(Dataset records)
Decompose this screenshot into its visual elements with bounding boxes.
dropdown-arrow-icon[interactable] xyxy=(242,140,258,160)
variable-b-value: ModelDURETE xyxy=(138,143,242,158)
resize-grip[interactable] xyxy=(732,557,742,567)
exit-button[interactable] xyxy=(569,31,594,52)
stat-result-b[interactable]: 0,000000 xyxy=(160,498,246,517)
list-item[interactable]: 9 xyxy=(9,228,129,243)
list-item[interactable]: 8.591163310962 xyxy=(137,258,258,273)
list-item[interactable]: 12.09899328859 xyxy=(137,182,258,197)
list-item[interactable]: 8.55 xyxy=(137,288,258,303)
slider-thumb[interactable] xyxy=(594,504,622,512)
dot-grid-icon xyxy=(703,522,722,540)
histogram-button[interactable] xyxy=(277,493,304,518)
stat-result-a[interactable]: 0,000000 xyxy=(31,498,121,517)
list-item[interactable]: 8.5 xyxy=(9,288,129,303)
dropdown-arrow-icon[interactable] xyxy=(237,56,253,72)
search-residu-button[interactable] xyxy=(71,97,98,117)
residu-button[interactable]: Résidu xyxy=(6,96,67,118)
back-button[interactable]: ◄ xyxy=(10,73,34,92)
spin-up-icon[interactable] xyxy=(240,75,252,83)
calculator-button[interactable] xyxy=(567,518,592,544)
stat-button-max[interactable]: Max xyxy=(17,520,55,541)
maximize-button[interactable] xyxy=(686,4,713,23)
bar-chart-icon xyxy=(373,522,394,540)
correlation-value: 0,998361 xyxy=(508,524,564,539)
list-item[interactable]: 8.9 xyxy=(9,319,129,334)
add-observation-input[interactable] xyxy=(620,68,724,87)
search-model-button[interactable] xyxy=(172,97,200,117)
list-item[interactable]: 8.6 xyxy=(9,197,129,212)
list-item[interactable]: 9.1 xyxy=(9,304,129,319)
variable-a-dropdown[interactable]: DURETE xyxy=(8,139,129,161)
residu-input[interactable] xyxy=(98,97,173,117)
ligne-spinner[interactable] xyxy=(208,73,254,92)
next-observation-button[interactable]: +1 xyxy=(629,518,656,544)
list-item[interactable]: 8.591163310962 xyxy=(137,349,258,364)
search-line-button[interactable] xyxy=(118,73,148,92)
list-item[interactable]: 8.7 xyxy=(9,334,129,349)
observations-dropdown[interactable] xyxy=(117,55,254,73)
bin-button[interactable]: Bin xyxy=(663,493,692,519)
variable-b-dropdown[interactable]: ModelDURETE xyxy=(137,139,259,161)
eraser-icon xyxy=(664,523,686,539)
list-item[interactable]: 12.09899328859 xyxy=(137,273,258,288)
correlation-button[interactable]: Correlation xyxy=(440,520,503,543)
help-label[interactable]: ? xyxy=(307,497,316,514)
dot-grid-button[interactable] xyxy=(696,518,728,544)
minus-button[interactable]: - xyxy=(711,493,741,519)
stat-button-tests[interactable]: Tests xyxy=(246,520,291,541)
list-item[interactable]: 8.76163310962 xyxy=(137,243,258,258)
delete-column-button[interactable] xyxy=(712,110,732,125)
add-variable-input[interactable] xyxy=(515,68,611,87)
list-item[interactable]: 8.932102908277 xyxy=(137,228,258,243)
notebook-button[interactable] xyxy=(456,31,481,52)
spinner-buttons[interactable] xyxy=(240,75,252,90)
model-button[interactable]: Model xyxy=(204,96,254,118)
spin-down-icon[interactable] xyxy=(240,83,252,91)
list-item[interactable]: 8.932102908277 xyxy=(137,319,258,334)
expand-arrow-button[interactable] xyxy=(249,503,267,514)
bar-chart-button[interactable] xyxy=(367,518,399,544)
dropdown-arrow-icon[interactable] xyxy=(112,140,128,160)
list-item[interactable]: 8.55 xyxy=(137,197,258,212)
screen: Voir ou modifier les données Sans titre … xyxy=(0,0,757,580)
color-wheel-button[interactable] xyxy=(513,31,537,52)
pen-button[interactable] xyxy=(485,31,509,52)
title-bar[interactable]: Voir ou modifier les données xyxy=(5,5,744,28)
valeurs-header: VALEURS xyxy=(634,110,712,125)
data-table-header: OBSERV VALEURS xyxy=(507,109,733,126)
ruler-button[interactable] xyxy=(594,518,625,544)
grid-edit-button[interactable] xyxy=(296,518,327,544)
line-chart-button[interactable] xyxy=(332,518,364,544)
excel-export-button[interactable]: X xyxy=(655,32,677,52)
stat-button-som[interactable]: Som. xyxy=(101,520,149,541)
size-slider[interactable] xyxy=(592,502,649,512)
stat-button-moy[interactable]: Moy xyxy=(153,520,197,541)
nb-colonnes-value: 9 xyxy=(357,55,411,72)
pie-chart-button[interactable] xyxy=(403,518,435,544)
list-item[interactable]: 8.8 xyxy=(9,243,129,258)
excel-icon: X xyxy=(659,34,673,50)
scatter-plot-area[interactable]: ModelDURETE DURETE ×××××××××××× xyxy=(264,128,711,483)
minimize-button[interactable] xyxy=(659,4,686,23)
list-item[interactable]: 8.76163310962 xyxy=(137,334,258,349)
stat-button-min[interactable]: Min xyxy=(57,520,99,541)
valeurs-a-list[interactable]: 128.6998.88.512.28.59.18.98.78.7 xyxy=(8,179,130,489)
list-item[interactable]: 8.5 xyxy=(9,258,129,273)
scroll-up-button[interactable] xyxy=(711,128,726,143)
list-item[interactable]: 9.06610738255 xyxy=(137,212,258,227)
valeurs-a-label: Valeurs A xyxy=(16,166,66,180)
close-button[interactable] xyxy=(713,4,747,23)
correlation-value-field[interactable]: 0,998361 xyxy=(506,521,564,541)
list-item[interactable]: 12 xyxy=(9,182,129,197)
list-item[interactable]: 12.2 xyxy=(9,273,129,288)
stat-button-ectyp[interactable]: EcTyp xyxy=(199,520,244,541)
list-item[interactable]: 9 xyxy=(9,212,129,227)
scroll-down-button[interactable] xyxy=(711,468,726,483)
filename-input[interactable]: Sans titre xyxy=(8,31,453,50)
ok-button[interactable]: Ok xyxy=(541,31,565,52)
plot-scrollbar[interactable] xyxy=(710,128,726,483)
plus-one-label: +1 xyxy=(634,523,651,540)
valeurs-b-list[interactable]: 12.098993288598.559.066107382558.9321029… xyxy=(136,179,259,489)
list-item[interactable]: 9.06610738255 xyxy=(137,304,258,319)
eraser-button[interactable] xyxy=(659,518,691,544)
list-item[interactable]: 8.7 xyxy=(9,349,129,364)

▶ [YOUR ASSIGNMENT]
Find the string "residu" in the entries above. Copy each line where it occurs.

▶ [YOUR SOLUTION]
search-residu-button[interactable] xyxy=(71,97,98,117)
residu-button[interactable]: Résidu xyxy=(6,96,67,118)
residu-input[interactable] xyxy=(98,97,173,117)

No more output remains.